● **INSTRUCTIONS FOR THE TASK**:
Find the line that contains "Architecture, Energies Renouvelables" in the entries below. Write out that line and all that follow it, unchanged and alone.

Data entries
-=-=-=-=-

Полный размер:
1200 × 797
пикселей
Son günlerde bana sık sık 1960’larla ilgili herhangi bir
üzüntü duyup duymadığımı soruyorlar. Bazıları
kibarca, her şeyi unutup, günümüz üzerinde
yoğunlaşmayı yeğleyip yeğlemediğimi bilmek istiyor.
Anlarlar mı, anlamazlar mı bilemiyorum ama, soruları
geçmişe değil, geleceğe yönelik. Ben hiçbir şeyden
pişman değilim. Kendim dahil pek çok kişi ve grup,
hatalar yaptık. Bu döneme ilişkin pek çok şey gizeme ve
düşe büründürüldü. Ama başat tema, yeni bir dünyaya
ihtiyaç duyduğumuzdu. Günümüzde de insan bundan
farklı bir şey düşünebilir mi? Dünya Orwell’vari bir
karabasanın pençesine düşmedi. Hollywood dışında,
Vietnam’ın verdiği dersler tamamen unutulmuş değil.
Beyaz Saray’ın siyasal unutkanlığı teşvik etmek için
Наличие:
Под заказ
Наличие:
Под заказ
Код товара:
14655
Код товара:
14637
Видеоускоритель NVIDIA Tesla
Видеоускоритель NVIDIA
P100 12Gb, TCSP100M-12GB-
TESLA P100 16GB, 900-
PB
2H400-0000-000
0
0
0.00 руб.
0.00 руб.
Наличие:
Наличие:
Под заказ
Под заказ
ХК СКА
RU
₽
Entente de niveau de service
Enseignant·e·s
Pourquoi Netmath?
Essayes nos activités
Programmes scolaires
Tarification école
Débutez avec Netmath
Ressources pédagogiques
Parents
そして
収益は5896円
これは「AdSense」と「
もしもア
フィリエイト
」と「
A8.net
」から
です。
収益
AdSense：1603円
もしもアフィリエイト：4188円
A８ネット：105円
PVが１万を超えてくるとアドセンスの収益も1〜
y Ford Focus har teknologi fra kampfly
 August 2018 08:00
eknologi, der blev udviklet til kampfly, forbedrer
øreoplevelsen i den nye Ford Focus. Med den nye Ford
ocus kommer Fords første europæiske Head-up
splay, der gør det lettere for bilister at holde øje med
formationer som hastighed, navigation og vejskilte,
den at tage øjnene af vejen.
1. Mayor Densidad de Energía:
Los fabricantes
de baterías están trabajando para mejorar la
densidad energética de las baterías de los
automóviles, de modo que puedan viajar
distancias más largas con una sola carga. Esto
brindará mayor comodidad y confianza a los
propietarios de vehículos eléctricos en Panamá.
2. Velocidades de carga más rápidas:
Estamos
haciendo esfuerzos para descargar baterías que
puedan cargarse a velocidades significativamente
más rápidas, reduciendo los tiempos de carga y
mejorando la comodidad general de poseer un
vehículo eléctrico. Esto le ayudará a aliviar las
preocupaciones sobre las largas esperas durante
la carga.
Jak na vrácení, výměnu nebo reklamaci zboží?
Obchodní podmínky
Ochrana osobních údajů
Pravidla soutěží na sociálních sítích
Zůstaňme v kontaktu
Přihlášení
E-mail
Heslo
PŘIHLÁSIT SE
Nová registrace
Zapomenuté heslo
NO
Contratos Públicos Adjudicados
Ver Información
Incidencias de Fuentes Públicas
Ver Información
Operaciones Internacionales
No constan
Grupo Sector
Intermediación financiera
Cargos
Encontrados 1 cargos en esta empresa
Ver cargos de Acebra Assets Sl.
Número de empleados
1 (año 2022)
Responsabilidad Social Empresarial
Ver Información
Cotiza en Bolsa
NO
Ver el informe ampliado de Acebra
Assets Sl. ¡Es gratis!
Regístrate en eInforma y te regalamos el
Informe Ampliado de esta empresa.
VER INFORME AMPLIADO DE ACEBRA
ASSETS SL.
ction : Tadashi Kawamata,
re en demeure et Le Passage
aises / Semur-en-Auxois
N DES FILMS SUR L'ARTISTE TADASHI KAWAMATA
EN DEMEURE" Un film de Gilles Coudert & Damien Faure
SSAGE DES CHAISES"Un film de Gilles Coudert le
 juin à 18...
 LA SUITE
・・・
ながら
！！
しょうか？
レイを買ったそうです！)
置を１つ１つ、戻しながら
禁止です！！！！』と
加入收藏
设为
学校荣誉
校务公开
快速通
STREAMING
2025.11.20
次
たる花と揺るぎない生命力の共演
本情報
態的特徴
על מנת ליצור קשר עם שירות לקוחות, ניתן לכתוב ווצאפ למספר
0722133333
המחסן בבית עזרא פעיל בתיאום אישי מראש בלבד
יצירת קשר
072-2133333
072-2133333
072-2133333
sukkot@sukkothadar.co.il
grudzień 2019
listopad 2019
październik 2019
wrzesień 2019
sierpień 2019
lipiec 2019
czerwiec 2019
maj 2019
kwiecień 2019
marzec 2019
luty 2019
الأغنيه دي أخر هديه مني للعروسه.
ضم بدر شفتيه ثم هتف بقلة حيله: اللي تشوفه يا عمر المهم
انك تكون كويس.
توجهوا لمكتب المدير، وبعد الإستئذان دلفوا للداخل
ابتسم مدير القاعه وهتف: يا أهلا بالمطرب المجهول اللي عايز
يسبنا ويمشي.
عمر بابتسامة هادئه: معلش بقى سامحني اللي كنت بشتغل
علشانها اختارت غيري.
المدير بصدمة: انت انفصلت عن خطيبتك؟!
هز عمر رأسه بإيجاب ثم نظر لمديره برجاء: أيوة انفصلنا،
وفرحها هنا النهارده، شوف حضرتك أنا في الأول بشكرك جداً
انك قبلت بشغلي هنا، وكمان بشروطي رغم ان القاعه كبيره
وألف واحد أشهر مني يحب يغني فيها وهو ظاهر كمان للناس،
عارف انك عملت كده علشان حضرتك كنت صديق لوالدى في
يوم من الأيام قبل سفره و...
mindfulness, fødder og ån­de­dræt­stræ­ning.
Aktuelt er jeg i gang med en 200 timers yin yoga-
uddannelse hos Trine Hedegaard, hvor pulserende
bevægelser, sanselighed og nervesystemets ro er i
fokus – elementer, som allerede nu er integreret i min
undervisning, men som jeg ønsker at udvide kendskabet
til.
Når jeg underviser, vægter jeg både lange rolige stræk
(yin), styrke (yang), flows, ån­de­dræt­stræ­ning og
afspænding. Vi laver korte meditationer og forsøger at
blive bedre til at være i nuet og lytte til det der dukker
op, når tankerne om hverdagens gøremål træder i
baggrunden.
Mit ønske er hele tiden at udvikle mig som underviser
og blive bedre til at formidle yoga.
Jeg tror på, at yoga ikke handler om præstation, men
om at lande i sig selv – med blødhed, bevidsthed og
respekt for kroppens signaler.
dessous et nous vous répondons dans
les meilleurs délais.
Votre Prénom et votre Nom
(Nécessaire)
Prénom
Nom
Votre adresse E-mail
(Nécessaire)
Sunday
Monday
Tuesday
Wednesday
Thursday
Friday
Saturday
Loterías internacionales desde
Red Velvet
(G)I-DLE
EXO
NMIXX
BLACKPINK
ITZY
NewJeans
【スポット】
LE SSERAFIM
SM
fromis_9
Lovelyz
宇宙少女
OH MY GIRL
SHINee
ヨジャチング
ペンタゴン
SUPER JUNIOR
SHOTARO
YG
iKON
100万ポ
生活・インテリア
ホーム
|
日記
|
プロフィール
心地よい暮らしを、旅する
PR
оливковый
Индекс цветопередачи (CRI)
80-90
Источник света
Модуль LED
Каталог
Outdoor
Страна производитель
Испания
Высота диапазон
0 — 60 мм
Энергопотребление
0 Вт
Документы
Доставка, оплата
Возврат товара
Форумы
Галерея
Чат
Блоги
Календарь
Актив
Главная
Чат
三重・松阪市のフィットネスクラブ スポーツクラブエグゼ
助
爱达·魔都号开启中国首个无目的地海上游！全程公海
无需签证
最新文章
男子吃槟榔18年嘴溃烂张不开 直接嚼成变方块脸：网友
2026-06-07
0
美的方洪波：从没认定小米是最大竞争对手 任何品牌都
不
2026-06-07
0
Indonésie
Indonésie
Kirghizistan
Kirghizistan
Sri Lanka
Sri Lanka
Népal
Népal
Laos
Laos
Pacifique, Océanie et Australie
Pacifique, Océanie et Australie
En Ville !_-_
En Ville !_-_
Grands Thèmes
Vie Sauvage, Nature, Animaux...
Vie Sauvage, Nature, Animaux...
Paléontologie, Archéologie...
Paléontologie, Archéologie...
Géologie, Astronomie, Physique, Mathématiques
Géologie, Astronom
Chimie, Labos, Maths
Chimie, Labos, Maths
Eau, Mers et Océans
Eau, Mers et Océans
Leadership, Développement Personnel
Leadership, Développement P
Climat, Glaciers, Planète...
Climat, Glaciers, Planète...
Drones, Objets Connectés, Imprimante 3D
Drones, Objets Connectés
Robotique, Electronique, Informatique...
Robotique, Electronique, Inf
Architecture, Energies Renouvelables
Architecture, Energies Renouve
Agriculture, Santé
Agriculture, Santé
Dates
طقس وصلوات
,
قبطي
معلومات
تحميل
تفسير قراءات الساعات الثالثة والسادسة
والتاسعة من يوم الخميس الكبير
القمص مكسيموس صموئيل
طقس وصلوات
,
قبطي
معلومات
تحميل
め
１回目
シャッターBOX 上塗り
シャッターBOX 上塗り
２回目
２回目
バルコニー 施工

-=-=-=-=-

● **RESULT FOR THIS TASK**:
Architecture, Energies Renouvelables
Architecture, Energies Renouve
Agriculture, Santé
Agriculture, Santé
Dates
طقس وصلوات
,
قبطي
معلومات
تحميل
تفسير قراءات الساعات الثالثة والسادسة
والتاسعة من يوم الخميس الكبير
القمص مكسيموس صموئيل
طقس وصلوات
,
قبطي
معلومات
تحميل
め
１回目
シャッターBOX 上塗り
シャッターBOX 上塗り
２回目
２回目
バルコニー 施工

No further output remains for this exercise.